(Dataset entries):

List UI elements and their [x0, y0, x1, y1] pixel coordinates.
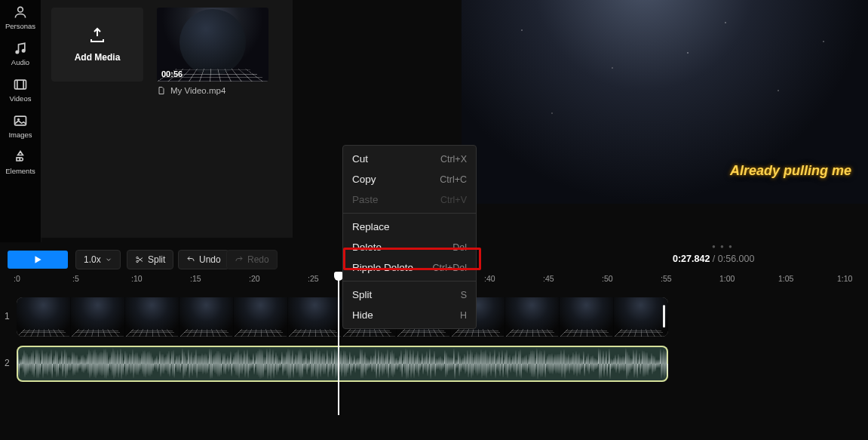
play-icon — [32, 254, 43, 265]
ctx-item-ripple-delete[interactable]: Ripple DeleteCtrl+Del — [343, 257, 476, 278]
subtitle-overlay: Already pulling me — [730, 163, 851, 179]
add-media-label: Add Media — [75, 52, 121, 63]
ruler-tick: :5 — [72, 274, 79, 283]
persona-icon — [13, 5, 28, 20]
track-number-video: 1 — [5, 311, 10, 322]
clip-duration: 00:56 — [161, 69, 182, 78]
ruler-tick: :45 — [543, 274, 554, 283]
media-clip[interactable]: 00:56 ⋮ My Video.mp4 — [157, 8, 268, 95]
preview-pane[interactable]: Already pulling me — [462, 0, 868, 204]
sidebar-item-label: Audio — [11, 58, 29, 66]
audio-track[interactable] — [17, 346, 668, 382]
sidebar-item-label: Videos — [10, 94, 32, 103]
file-icon — [157, 86, 166, 95]
clip-handle-right[interactable] — [663, 305, 665, 328]
clip-thumbnail[interactable]: 00:56 ⋮ — [157, 8, 268, 82]
speed-selector[interactable]: 1.0x — [75, 250, 121, 269]
add-media-button[interactable]: Add Media — [51, 8, 143, 82]
audio-icon — [13, 41, 28, 56]
image-icon — [13, 113, 28, 128]
chevron-down-icon — [105, 256, 112, 263]
context-menu: CutCtrl+X CopyCtrl+C PasteCtrl+V Replace… — [342, 145, 477, 329]
sidebar-item-elements[interactable]: Elements — [0, 149, 41, 175]
sidebar-item-videos[interactable]: Videos — [0, 77, 41, 103]
play-button[interactable] — [8, 251, 68, 269]
ruler-tick: :10 — [131, 274, 143, 283]
sidebar-item-label: Personas — [5, 22, 35, 30]
ctx-item-copy[interactable]: CopyCtrl+C — [343, 169, 476, 189]
ruler-tick: :20 — [249, 274, 260, 283]
track-number-audio: 2 — [5, 358, 10, 368]
svg-point-1 — [16, 51, 18, 53]
upload-icon — [87, 26, 107, 45]
split-button[interactable]: Split — [127, 250, 173, 269]
ruler-tick: :25 — [308, 274, 319, 283]
media-panel: Add Media 00:56 ⋮ My Video.mp4 — [41, 0, 293, 238]
elements-icon — [13, 149, 28, 165]
ctx-item-cut[interactable]: CutCtrl+X — [343, 149, 476, 169]
ctx-item-paste: PasteCtrl+V — [343, 189, 476, 210]
left-sidebar: Personas Audio Videos Images Elements — [0, 0, 41, 242]
total-time: 0:56.000 — [718, 254, 755, 264]
ctx-item-replace[interactable]: Replace — [343, 217, 476, 237]
undo-button[interactable]: Undo — [178, 250, 229, 269]
ctx-separator — [343, 281, 476, 282]
clip-name-row: My Video.mp4 — [157, 86, 268, 95]
ruler-tick: :15 — [190, 274, 201, 283]
app-root: Personas Audio Videos Images Elements Ad… — [0, 0, 868, 440]
ruler-tick: 1:00 — [719, 274, 735, 283]
ruler-tick: 1:10 — [837, 274, 852, 283]
ruler-tick: :55 — [661, 274, 672, 283]
ctx-item-hide[interactable]: HideH — [343, 305, 476, 325]
undo-icon — [186, 255, 195, 264]
svg-rect-4 — [15, 116, 26, 125]
ctx-separator — [343, 213, 476, 214]
ctx-item-split[interactable]: SplitS — [343, 285, 476, 305]
sidebar-item-audio[interactable]: Audio — [0, 41, 41, 66]
video-icon — [13, 77, 28, 92]
ctx-item-delete[interactable]: DeleteDel — [343, 237, 476, 257]
ruler-tick: 1:05 — [778, 274, 793, 283]
svg-rect-3 — [15, 80, 26, 89]
sidebar-item-label: Elements — [5, 167, 35, 175]
current-time: 0:27.842 — [673, 254, 710, 264]
sidebar-item-personas[interactable]: Personas — [0, 5, 41, 30]
waveform-icon — [17, 346, 668, 382]
pane-drag-handle[interactable]: ● ● ● — [712, 243, 734, 250]
clip-options-icon[interactable]: ⋮ — [268, 30, 268, 41]
sidebar-item-label: Images — [8, 131, 32, 139]
sidebar-item-images[interactable]: Images — [0, 113, 41, 139]
ruler-tick: :0 — [14, 274, 20, 283]
scissors-icon — [135, 255, 144, 264]
ruler-tick: :40 — [484, 274, 495, 283]
svg-point-0 — [18, 7, 23, 12]
redo-button: Redo — [226, 250, 278, 269]
redo-icon — [235, 255, 244, 264]
clip-filename: My Video.mp4 — [170, 86, 225, 95]
ruler-tick: :50 — [602, 274, 613, 283]
svg-point-2 — [23, 50, 25, 52]
playhead[interactable] — [338, 272, 339, 415]
time-counter: 0:27.842 / 0:56.000 — [673, 254, 754, 264]
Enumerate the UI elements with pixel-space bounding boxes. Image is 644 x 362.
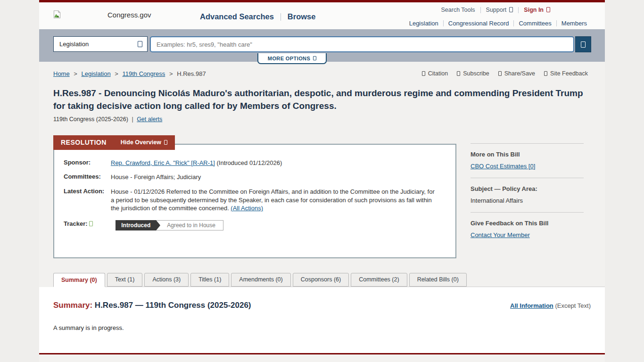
tracker-label: Tracker: — [64, 220, 93, 230]
more-options-button[interactable]: MORE OPTIONS — [257, 53, 327, 64]
tab-amendments[interactable]: Amendments (0) — [231, 273, 290, 287]
breadcrumb-separator: > — [74, 70, 77, 77]
congress-line: 119th Congress (2025-2026) | Get alerts — [53, 116, 591, 123]
tracker-row: Tracker: Introduced Agreed to in House — [64, 220, 446, 230]
search-input[interactable] — [150, 36, 574, 52]
share-placeholder-icon — [498, 71, 502, 76]
search-placeholder-icon — [581, 41, 586, 48]
search-button[interactable] — [575, 36, 591, 52]
divider — [518, 7, 519, 13]
page-title: H.Res.987 - Denouncing Nicolás Maduro's … — [53, 87, 591, 113]
tab-related-bills[interactable]: Related Bills (0) — [409, 273, 467, 287]
subscribe-placeholder-icon — [457, 71, 460, 76]
summary-panel: Summary: H.Res.987 — 119th Congress (202… — [39, 287, 605, 353]
sign-in-label: Sign In — [524, 7, 544, 13]
tab-committees[interactable]: Committees (2) — [351, 273, 407, 287]
broken-image-icon — [53, 10, 61, 20]
nav-committees[interactable]: Committees — [519, 20, 551, 27]
all-information-link[interactable]: All Information — [510, 302, 553, 309]
get-alerts-link[interactable]: Get alerts — [137, 116, 162, 123]
contact-your-member-link[interactable]: Contact Your Member — [471, 231, 530, 239]
search-band: Legislation MORE OPTIONS — [39, 29, 605, 62]
search-scope-select[interactable]: Legislation — [53, 36, 148, 52]
tracker-step-introduced: Introduced — [116, 220, 156, 230]
divider — [471, 178, 584, 178]
subscribe-label: Subscribe — [463, 70, 489, 77]
give-feedback-heading: Give Feedback on This Bill — [471, 220, 584, 227]
latest-action-label: Latest Action: — [64, 188, 107, 213]
site-feedback-label: Site Feedback — [550, 70, 588, 77]
sponsor-label: Sponsor: — [64, 159, 107, 167]
site-feedback-button[interactable]: Site Feedback — [544, 70, 588, 77]
nav-advanced-searches[interactable]: Advanced Searches — [200, 12, 274, 21]
nav-congressional-record[interactable]: Congressional Record — [448, 20, 509, 27]
tab-text[interactable]: Text (1) — [107, 273, 143, 287]
primary-nav: Advanced Searches Browse — [200, 12, 315, 21]
summary-heading-label: Summary: — [53, 301, 92, 310]
tab-cosponsors[interactable]: Cosponsors (6) — [293, 273, 349, 287]
nav-browse[interactable]: Browse — [288, 12, 316, 21]
more-options-label: MORE OPTIONS — [268, 56, 310, 61]
breadcrumb-separator: > — [169, 70, 173, 77]
citation-button[interactable]: Citation — [422, 70, 448, 77]
subscribe-button[interactable]: Subscribe — [457, 70, 489, 77]
right-sidebar: More on This Bill CBO Cost Estimates [0]… — [471, 143, 584, 258]
feedback-placeholder-icon — [544, 71, 547, 76]
committees-value: House - Foreign Affairs; Judiciary — [111, 173, 201, 181]
utility-nav: Search Tools Support Sign In — [441, 7, 551, 13]
latest-action-value: House - 01/12/2026 Referred to the Commi… — [111, 188, 436, 213]
all-actions-link[interactable]: (All Actions) — [231, 205, 263, 212]
sponsor-link[interactable]: Rep. Crawford, Eric A. "Rick" [R-AR-1] — [111, 159, 215, 166]
more-on-bill-heading: More on This Bill — [471, 151, 584, 158]
summary-heading: Summary: H.Res.987 — 119th Congress (202… — [53, 301, 251, 310]
caret-placeholder-icon — [313, 56, 316, 60]
nav-members[interactable]: Members — [561, 20, 587, 27]
breadcrumb-legislation[interactable]: Legislation — [82, 70, 111, 77]
committees-row: Committees: House - Foreign Affairs; Jud… — [64, 173, 446, 181]
cbo-cost-estimates-link[interactable]: CBO Cost Estimates [0] — [471, 163, 535, 170]
breadcrumb-home[interactable]: Home — [53, 70, 70, 77]
page-tools: Citation Subscribe Share/Save Site Feedb… — [422, 70, 588, 77]
hide-overview-label: Hide Overview — [121, 139, 161, 146]
nav-search-tools[interactable]: Search Tools — [441, 7, 475, 13]
breadcrumb-119th-congress[interactable]: 119th Congress — [123, 70, 165, 77]
breadcrumb: Home > Legislation > 119th Congress > H.… — [53, 70, 206, 77]
caret-placeholder-icon — [546, 7, 550, 12]
divider — [480, 7, 481, 13]
sponsor-value: Rep. Crawford, Eric A. "Rick" [R-AR-1] (… — [111, 159, 282, 167]
tab-titles[interactable]: Titles (1) — [190, 273, 229, 287]
share-save-label: Share/Save — [504, 70, 535, 77]
nav-support[interactable]: Support — [486, 7, 513, 13]
divider — [443, 20, 444, 26]
hide-overview-button[interactable]: Hide Overview — [121, 139, 167, 146]
divider: | — [132, 116, 133, 123]
subject-policy-area-heading: Subject — Policy Area: — [471, 185, 584, 192]
all-information: All Information (Except Text) — [510, 302, 591, 309]
divider — [513, 20, 514, 26]
overview-box: Sponsor: Rep. Crawford, Eric A. "Rick" [… — [53, 144, 456, 258]
brand-label[interactable]: Congress.gov — [107, 11, 151, 19]
tab-summary[interactable]: Summary (0) — [53, 273, 105, 287]
divider — [556, 20, 557, 26]
sponsor-row: Sponsor: Rep. Crawford, Eric A. "Rick" [… — [64, 159, 446, 167]
info-placeholder-icon[interactable] — [89, 221, 93, 226]
breadcrumb-separator: > — [115, 70, 118, 77]
nav-support-label: Support — [486, 7, 507, 13]
divider — [281, 13, 281, 21]
sign-in-link[interactable]: Sign In — [524, 7, 550, 13]
latest-action-row: Latest Action: House - 01/12/2026 Referr… — [64, 188, 446, 213]
divider — [471, 143, 584, 144]
site-header: Congress.gov Advanced Searches Browse Se… — [39, 2, 605, 29]
site-footer: Congress.gov — [39, 353, 605, 362]
nav-legislation[interactable]: Legislation — [409, 20, 438, 27]
bill-type-banner: RESOLUTION Hide Overview — [53, 135, 175, 150]
bill-overview: RESOLUTION Hide Overview Sponsor: Rep. C… — [53, 135, 456, 258]
bill-tabs: Summary (0) Text (1) Actions (3) Titles … — [53, 273, 605, 287]
bill-type-badge: RESOLUTION — [61, 139, 107, 146]
chevron-up-placeholder-icon — [164, 140, 167, 145]
tab-actions[interactable]: Actions (3) — [144, 273, 189, 287]
summary-body: A summary is in progress. — [53, 324, 591, 331]
dropdown-arrow-placeholder-icon — [138, 41, 142, 47]
policy-area-value: International Affairs — [471, 197, 584, 204]
share-save-button[interactable]: Share/Save — [498, 70, 535, 77]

(How to complete this task):
Copy each line of the data above that holds "breadcrumb".

(Task answer):
breadcrumb-separator: > — [74, 70, 77, 77]
breadcrumb-separator: > — [169, 70, 173, 77]
breadcrumb-legislation[interactable]: Legislation — [82, 70, 111, 77]
breadcrumb-home[interactable]: Home — [53, 70, 70, 77]
breadcrumb-119th-congress[interactable]: 119th Congress — [123, 70, 165, 77]
breadcrumb: Home > Legislation > 119th Congress > H.… — [53, 70, 206, 77]
breadcrumb-separator: > — [115, 70, 118, 77]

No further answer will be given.